Problem to work on.
Copy each line from the records below in which the word "Eugeni" is found.

Extracted records:

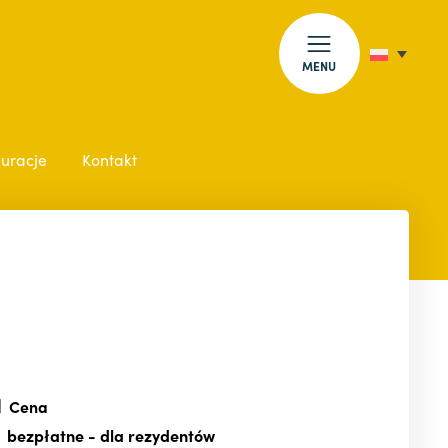
MENU
auracje
Kontakt
Cena
bezpłatne
- dla rezydentów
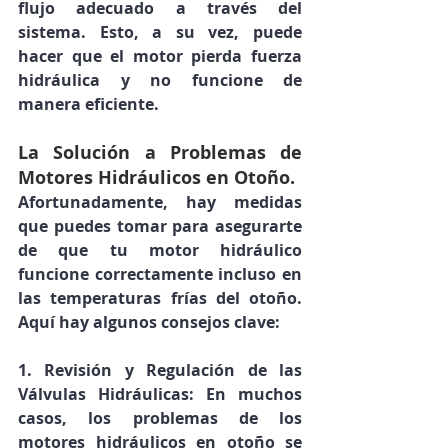
flujo adecuado a través del 
sistema. Esto, a su vez, puede 
hacer que el motor pierda fuerza 
hidráulica y no funcione de 
manera eficiente.
La Solución a Problemas de 
Motores Hidráulicos en Otoño.
Afortunadamente, hay medidas 
que puedes tomar para asegurarte 
de que tu motor hidráulico 
funcione correctamente incluso en 
las temperaturas frías del otoño. 
Aquí hay algunos consejos clave:
1. Revisión y Regulación de las 
Válvulas Hidráulicas: En muchos 
casos, los problemas de los 
motores hidráulicos en otoño se 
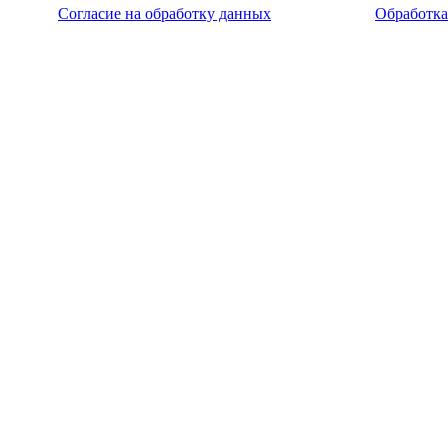
Согласие на обработку данных
Обработка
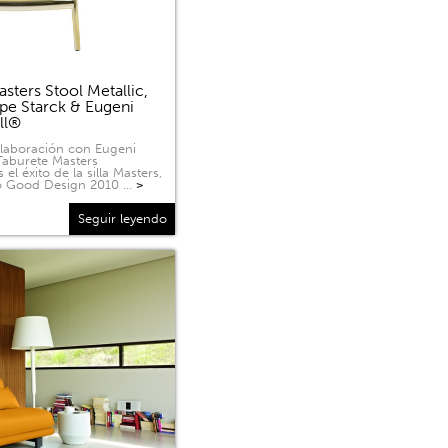
sters Stool Metallic,
ppe Starck & Eugeni
ell®
olaboración con Eugeni
 Taburete Masters
 el éxito de la silla Masters,
o Good Design 2010 …
>
Seguir leyendo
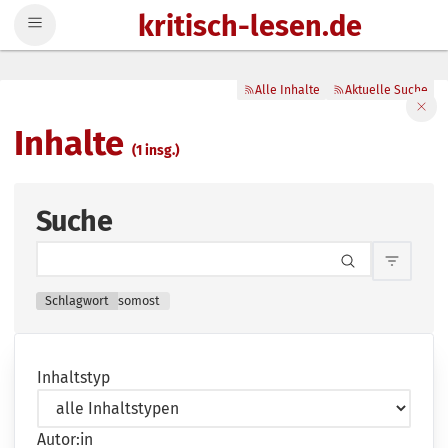
kritisch-lesen.de
Zum Inhalt springen
Alle Inhalte
Aktuelle Suche
Filte
Inhalte
(1 insg.)
Suche
Inhalts
Schlagwort
somost
Inhaltstyp
Autor:in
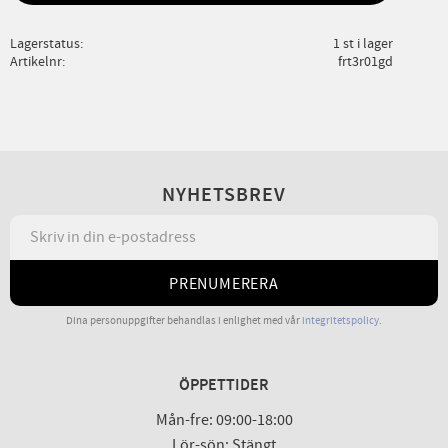
Lagerstatus
1 st i lager
Artikelnr
frt3r01gd
NYHETSBREV
PRENUMERERA
Dina personuppgifter behandlas i enlighet med vår
integritetspolicy
.
ÖPPETTIDER
Mån-fre: 09:00-18:00
Lör-sön: Stängt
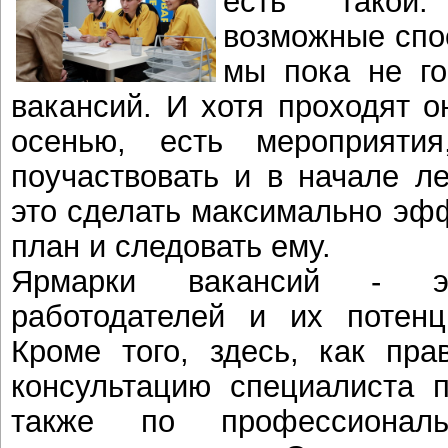
есть такой:
возможные спо
мы пока не го
вакансий. И хотя проходят о
осенью, есть мероприяти
поучаствовать и в начале ле
это сделать максимально эфф
план и следовать ему.
Ярмарки вакансий - э
работодателей и их потенц
Кроме того, здесь, как пра
консультацию специалиста п
также по профессионал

Output.
ppe Starck & Eugeni
olaboración con Eugeni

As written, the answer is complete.